The hearing by the Senate committee with lead responsibility for the political status of territories was on Puerto Rico’s status plebiscite last November and the Obama Administration’s response.
It was especially notable for a number of reasons. One was that Committee Chairman Ron Wyden (D-Oregon) opened and closed the hearing stating that Puerto Rico’s status issue could only be resolved through a Puerto Rican choice of statehood or nationhood and calling for such a choice.
Another was that he and the other members of the Committee who spoke understood that Puerto Ricans rejected continuing the current territory status, sometimes misleadingly called “Commonwealth,” in the plebiscite.
They also agreed that the Puerto Rico ‘commonwealth’ party’s proposal for a new “Commonwealth status” is impossible for constitutional and other reasons. Wyden emphasized that it is important “the proposed new ‘commonwealth status’ or a proposal with similar features will not be on the ballot” of a future status choice in Puerto Rico because it is not a possible option for the territory.
Under the “commonwealth” proposal, the U.S. would be bound to Puerto Rico being able to nullify Federal laws and court jurisdiction and to enter into international agreements as if it were a nation. The U.S. would also have to grant Puerto Rico greater economic benefits than at present and to continue to grant U.S. citizenship.
Wyden and others also concluded that not having a decision on eventual statehood or nationhood contributes to Puerto Rico’s economic and social problems, as had President Obama’s Task Force on Puerto Rico’s Status.

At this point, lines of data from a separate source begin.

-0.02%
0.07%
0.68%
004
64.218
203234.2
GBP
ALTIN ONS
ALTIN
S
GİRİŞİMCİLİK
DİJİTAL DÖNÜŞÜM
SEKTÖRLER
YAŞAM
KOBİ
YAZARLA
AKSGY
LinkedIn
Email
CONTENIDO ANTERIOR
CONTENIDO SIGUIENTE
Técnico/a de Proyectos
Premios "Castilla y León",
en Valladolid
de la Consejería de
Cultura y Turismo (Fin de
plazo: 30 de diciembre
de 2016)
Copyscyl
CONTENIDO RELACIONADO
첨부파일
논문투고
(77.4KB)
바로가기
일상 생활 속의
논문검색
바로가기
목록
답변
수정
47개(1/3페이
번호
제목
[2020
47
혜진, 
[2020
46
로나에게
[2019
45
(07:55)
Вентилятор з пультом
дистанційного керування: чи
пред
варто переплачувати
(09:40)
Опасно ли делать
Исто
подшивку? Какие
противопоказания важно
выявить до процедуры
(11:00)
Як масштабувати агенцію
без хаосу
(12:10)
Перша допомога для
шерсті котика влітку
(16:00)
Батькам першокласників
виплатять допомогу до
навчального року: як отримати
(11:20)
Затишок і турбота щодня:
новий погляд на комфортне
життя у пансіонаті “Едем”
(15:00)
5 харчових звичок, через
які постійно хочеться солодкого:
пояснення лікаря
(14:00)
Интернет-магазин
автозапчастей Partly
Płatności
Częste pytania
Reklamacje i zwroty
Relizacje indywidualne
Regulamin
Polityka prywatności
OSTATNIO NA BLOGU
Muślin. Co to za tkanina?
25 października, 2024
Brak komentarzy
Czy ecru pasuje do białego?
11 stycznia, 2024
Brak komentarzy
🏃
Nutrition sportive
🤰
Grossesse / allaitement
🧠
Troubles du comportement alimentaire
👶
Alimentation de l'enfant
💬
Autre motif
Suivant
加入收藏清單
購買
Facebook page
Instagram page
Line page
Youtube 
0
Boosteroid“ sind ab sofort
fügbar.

Also especially notable was that “Commonwealth” party president Alejandro Garcia Padilla, the territory’s current Governor, was unable to clearly explain the party’s new “Commonwealth status” proposal, suggested the new “Commonwealth status” proposal was viable because of past “Commonwealth” proposals that were rejected by Federal officials, and argued that Puerto Rico was not a territory contrary to the consistent Federal position that it is.